Records from a dataset
'''
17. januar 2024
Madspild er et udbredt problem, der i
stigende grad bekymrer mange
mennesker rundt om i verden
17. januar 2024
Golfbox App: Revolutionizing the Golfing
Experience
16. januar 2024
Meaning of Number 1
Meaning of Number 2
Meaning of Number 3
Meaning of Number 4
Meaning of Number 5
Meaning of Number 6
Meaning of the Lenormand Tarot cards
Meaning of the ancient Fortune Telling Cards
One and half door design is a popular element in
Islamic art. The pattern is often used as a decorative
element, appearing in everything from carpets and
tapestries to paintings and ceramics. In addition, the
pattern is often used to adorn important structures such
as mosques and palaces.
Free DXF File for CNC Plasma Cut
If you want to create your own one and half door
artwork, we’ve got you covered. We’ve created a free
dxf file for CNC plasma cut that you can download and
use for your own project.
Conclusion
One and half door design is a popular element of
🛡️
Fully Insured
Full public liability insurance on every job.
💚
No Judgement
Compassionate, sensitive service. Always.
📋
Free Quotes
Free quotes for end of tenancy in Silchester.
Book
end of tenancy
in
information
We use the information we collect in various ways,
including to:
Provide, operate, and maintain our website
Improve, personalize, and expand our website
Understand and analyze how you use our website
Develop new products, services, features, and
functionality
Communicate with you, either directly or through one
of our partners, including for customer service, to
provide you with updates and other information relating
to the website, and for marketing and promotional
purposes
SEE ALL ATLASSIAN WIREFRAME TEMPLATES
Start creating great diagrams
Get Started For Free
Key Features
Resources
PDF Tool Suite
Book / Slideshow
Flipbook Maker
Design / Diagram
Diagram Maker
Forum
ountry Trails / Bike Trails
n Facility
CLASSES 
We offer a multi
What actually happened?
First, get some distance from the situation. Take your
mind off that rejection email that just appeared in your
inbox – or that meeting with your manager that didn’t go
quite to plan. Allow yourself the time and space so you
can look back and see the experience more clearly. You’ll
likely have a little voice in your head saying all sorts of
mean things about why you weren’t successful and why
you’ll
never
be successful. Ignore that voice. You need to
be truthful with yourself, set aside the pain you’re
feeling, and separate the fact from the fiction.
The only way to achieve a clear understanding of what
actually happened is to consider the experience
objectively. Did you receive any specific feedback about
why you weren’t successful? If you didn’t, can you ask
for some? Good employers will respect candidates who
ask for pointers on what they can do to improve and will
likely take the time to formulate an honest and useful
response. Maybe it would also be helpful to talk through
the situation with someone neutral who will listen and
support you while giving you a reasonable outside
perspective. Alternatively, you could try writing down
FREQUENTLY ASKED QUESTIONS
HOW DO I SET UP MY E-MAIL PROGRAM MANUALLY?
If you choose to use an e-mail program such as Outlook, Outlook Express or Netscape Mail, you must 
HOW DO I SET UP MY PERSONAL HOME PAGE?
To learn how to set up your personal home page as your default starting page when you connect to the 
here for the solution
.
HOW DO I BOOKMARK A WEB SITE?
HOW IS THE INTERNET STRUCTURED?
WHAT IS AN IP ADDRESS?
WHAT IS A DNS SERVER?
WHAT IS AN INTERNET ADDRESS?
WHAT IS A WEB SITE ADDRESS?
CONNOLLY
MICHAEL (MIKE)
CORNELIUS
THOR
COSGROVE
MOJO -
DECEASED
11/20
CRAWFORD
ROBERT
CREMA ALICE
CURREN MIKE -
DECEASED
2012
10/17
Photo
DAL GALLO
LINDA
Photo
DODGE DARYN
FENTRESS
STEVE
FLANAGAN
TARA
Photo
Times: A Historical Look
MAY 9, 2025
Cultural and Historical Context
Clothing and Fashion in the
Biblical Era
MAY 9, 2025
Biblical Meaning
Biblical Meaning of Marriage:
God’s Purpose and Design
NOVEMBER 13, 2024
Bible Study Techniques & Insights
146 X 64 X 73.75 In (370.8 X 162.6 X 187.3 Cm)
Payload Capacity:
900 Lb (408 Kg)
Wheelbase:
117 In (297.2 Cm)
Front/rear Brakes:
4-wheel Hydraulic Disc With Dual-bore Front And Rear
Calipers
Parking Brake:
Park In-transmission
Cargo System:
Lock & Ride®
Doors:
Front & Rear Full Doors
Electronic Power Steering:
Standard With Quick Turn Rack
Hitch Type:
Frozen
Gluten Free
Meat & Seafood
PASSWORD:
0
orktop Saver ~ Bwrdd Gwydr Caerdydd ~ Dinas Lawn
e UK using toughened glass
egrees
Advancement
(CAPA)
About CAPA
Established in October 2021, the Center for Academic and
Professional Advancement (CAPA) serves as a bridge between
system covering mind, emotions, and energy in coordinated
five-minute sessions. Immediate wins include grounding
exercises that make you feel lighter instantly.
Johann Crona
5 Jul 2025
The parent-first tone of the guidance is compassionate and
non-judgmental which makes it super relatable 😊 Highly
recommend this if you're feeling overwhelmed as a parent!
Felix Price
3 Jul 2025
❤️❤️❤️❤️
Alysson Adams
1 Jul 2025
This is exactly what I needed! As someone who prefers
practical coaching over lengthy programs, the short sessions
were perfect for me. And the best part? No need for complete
'''
WORK INSTRUCTIONS —
Would you be able to transcribe every line of the data exactly?

EXERCISE OUTPUT —
17. januar 2024
Madspild er et udbredt problem, der i
stigende grad bekymrer mange
mennesker rundt om i verden
17. januar 2024
Golfbox App: Revolutionizing the Golfing
Experience
16. januar 2024
Meaning of Number 1
Meaning of Number 2
Meaning of Number 3
Meaning of Number 4
Meaning of Number 5
Meaning of Number 6
Meaning of the Lenormand Tarot cards
Meaning of the ancient Fortune Telling Cards
One and half door design is a popular element in
Islamic art. The pattern is often used as a decorative
element, appearing in everything from carpets and
tapestries to paintings and ceramics. In addition, the
pattern is often used to adorn important structures such
as mosques and palaces.
Free DXF File for CNC Plasma Cut
If you want to create your own one and half door
artwork, we’ve got you covered. We’ve created a free
dxf file for CNC plasma cut that you can download and
use for your own project.
Conclusion
One and half door design is a popular element of
🛡️
Fully Insured
Full public liability insurance on every job.
💚
No Judgement
Compassionate, sensitive service. Always.
📋
Free Quotes
Free quotes for end of tenancy in Silchester.
Book
end of tenancy
in
information
We use the information we collect in various ways,
including to:
Provide, operate, and maintain our website
Improve, personalize, and expand our website
Understand and analyze how you use our website
Develop new products, services, features, and
functionality
Communicate with you, either directly or through one
of our partners, including for customer service, to
provide you with updates and other information relating
to the website, and for marketing and promotional
purposes
SEE ALL ATLASSIAN WIREFRAME TEMPLATES
Start creating great diagrams
Get Started For Free
Key Features
Resources
PDF Tool Suite
Book / Slideshow
Flipbook Maker
Design / Diagram
Diagram Maker
Forum
ountry Trails / Bike Trails
n Facility
CLASSES 
We offer a multi
What actually happened?
First, get some distance from the situation. Take your
mind off that rejection email that just appeared in your
inbox – or that meeting with your manager that didn’t go
quite to plan. Allow yourself the time and space so you
can look back and see the experience more clearly. You’ll
likely have a little voice in your head saying all sorts of
mean things about why you weren’t successful and why
you’ll
never
be successful. Ignore that voice. You need to
be truthful with yourself, set aside the pain you’re
feeling, and separate the fact from the fiction.
The only way to achieve a clear understanding of what
actually happened is to consider the experience
objectively. Did you receive any specific feedback about
why you weren’t successful? If you didn’t, can you ask
for some? Good employers will respect candidates who
ask for pointers on what they can do to improve and will
likely take the time to formulate an honest and useful
response. Maybe it would also be helpful to talk through
the situation with someone neutral who will listen and
support you while giving you a reasonable outside
perspective. Alternatively, you could try writing down
FREQUENTLY ASKED QUESTIONS
HOW DO I SET UP MY E-MAIL PROGRAM MANUALLY?
If you choose to use an e-mail program such as Outlook, Outlook Express or Netscape Mail, you must 
HOW DO I SET UP MY PERSONAL HOME PAGE?
To learn how to set up your personal home page as your default starting page when you connect to the 
here for the solution
.
HOW DO I BOOKMARK A WEB SITE?
HOW IS THE INTERNET STRUCTURED?
WHAT IS AN IP ADDRESS?
WHAT IS A DNS SERVER?
WHAT IS AN INTERNET ADDRESS?
WHAT IS A WEB SITE ADDRESS?
CONNOLLY
MICHAEL (MIKE)
CORNELIUS
THOR
COSGROVE
MOJO -
DECEASED
11/20
CRAWFORD
ROBERT
CREMA ALICE
CURREN MIKE -
DECEASED
2012
10/17
Photo
DAL GALLO
LINDA
Photo
DODGE DARYN
FENTRESS
STEVE
FLANAGAN
TARA
Photo
Times: A Historical Look
MAY 9, 2025
Cultural and Historical Context
Clothing and Fashion in the
Biblical Era
MAY 9, 2025
Biblical Meaning
Biblical Meaning of Marriage:
God’s Purpose and Design
NOVEMBER 13, 2024
Bible Study Techniques & Insights
146 X 64 X 73.75 In (370.8 X 162.6 X 187.3 Cm)
Payload Capacity:
900 Lb (408 Kg)
Wheelbase:
117 In (297.2 Cm)
Front/rear Brakes:
4-wheel Hydraulic Disc With Dual-bore Front And Rear
Calipers
Parking Brake:
Park In-transmission
Cargo System:
Lock & Ride®
Doors:
Front & Rear Full Doors
Electronic Power Steering:
Standard With Quick Turn Rack
Hitch Type:
Frozen
Gluten Free
Meat & Seafood
PASSWORD:
0
orktop Saver ~ Bwrdd Gwydr Caerdydd ~ Dinas Lawn
e UK using toughened glass
egrees
Advancement
(CAPA)
About CAPA
Established in October 2021, the Center for Academic and
Professional Advancement (CAPA) serves as a bridge between
system covering mind, emotions, and energy in coordinated
five-minute sessions. Immediate wins include grounding
exercises that make you feel lighter instantly.
Johann Crona
5 Jul 2025
The parent-first tone of the guidance is compassionate and
non-judgmental which makes it super relatable 😊 Highly
recommend this if you're feeling overwhelmed as a parent!
Felix Price
3 Jul 2025
❤️❤️❤️❤️
Alysson Adams
1 Jul 2025
This is exactly what I needed! As someone who prefers
practical coaching over lengthy programs, the short sessions
were perfect for me. And the best part? No need for complete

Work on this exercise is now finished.